In other words, the Apostle Paul said that a tradition among unbelievers was to get baptized for the sake of their deceased loved ones with the yearning and aspiration of being united when they were raised from the grave. His intention is not to provide commentary regarding the efficacy or truthfulness of baptism for the dead, but to illustrate that even the pagan world looked forward to being raised from the dead. One error that persisted amongst some of the first century Corinthian Christians that Paul addressed was a denial of the reality of the resurrection. In addition, this excerpt on the Mormon practice of baptism for the dead is insightful here:
"The silence of the Book of Mormon on baptism for the dead is an important fact, for it means that a single verse in the Bible — 1 Corinthians 15:29 — constitutes its sole mention in ancient Christian Scripture. This is acknowledged by the Encyclopedia of Mormonism (a 1992 work published under the supervision of the Quorum of the Twelve Apostles of the LDS church) — “He [Paul] refers to a practice of vicarious baptism, a practice for which we have no other evidence in the Pauline or other New Testament or early Christian writings."

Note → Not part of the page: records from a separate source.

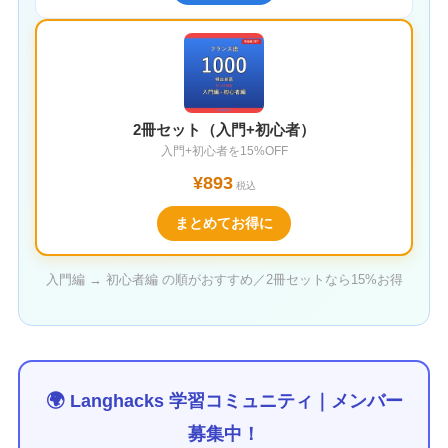
2冊セット（入門+初心者）
入門+初心者を15%OFF
¥893
税込
まとめてお得に
入門編 → 初心者編 の順がおすすめ／2冊セットなら15%お得
🌍 Langhacks 学習コミュニティ｜メンバー
募集中！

This practice is patently absurd when approached from a biblical standpoint. One's eternal destiny is forever sealed at the moment of physical death (Luke 16:22-26). God only rewards individuals according to their own conduct (Ezekiel 18:20). Thus, Scripture contradicts any notion of baptism for the dead. Nonetheless, the Mormon church proclaims itself in a hubristic manner to be the beacon of divinely inspired truth.